4. Verify the newly created policy.

   

   note

   The default policy is the policy which will be used to check the compliance of all applications without an assigned policy. A policy can be set as a default only if it has all of its components defined..

Assigning Policy

If we have only one policy, which applies to all of our applications. To assign policy for the application

1. Click Applications Tab

   

2. Click Assign Policy of selected Application

   

3. Select new policy and click Update

   

4. Verify the new Policy name in the Policy tag.

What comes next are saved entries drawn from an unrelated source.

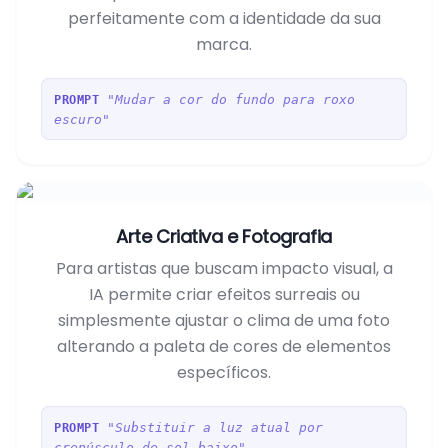
perfeitamente com a identidade da sua
marca.
"Mudar a cor do fundo para roxo
PROMPT
escuro"
Arte Criativa e Fotografia
Para artistas que buscam impacto visual, a
IA permite criar efeitos surreais ou
simplesmente ajustar o clima de uma foto
alterando a paleta de cores de elementos
específicos.
"Substituir a luz atual por
PROMPT
crepúsculo de sol baixo"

If the application violates its assigned security policy, the Compliance column will show "Non-Compliant". Click the (...) to view the list of non-compliant components.

   

5. Here is the compliance status of all the policy components.

   

Policy Inheritance

Policies can inherit components from the default policy to allow overriding specific components. If the default policy changes its components, inherited components will also change.

1.Click Add New Policy 2.Enter policy information 3.In Select Policy Components, Select any one component 4.Review Policy Configuration 5.Click ""Create Policy" 6.Verify the Policy and Observe the components marked as Inherited components

Edit Policy

To edit policy

1. Click on "Edit"
2. You can Update the Policy inormation or change the policy components 3.Review and Click "Update Policy"

Delete Policy

To Delete Policy

1.Click Delete for the selected policy 2.Click Confirm 3.Policy has been deleted successfully

note

The default policy cannot be deleted.

Delete Component

To delete component

• Click Policy Components tab
• Click Delete for selected component
• Click Confirm
• Component has been successfully deleted

note

Components that are currently used by a policy cannot be deleted.